The issue is generally a quick retelling and recap of 'Transform and Roll Out'. Differences include the reactions of the Elite Guard on Cybertron and the Decepticons on New Kaon, Isaac Sumdac's rise to success, Starscream's fight with Blackarachnia and the other members of the main cast discovering the Allspark energy signal. As a result, the real recap (the Earth scenes) are jumpy and cut short, scenes jumping around without explanation if you haven't watched the pilot episode itself.

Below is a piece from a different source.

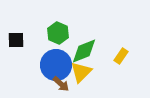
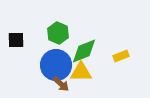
yellow rectangle: rotated 35 degrees clockwise
yellow triangle: rotated 45 degrees clockwise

The Decepticons are based on a refugee colony on the galactic rim dubbed 'New Kaon'. There's a very large crowd listening to Blitzwing's eulogy, making the Decepticons look more like a full-fledged militia instead of a ragtag group of killers. Blitzwing appears to have taken temporary command of the Decepticons, as Starscream is searching for the AllSpark.
Sentinel Prime delivers the eulogy for Optimus and his crew. His speech is rather touching, but his monologue (inserted between speech bubbles) makes it clear how he really feels. This is very charming. Also, Sentinel prevents Longarm Prime (in reality Decepticon double agent Shockwave) from embarking on an AllSpark-finding mission. That decision actually saved all the Autobots.
This is the only
place you could see Animated Jazz's Cybertronian mode, and even then it's from the back.
Blackarachnia is drawn very oddly in this episode. Instead of following from her character model (both the older and the revised one), she is a mixture of both models, her main body and arms being block-coloured black. She also has no mouth, but the art makes it look like she's wearing a faceplate. Not likely, though.
Sentinel Prime has a normal Autobot insignia throughout the entire episode when he should be wearing an Elite Guard insignia.
Longarm Prime, meanwhile, shows off his Elite Guard insignia while he should have been wearing a normal Autobot insignia.
Optimus is missing eyes on Prowl's flashback ('Lend a Servo!').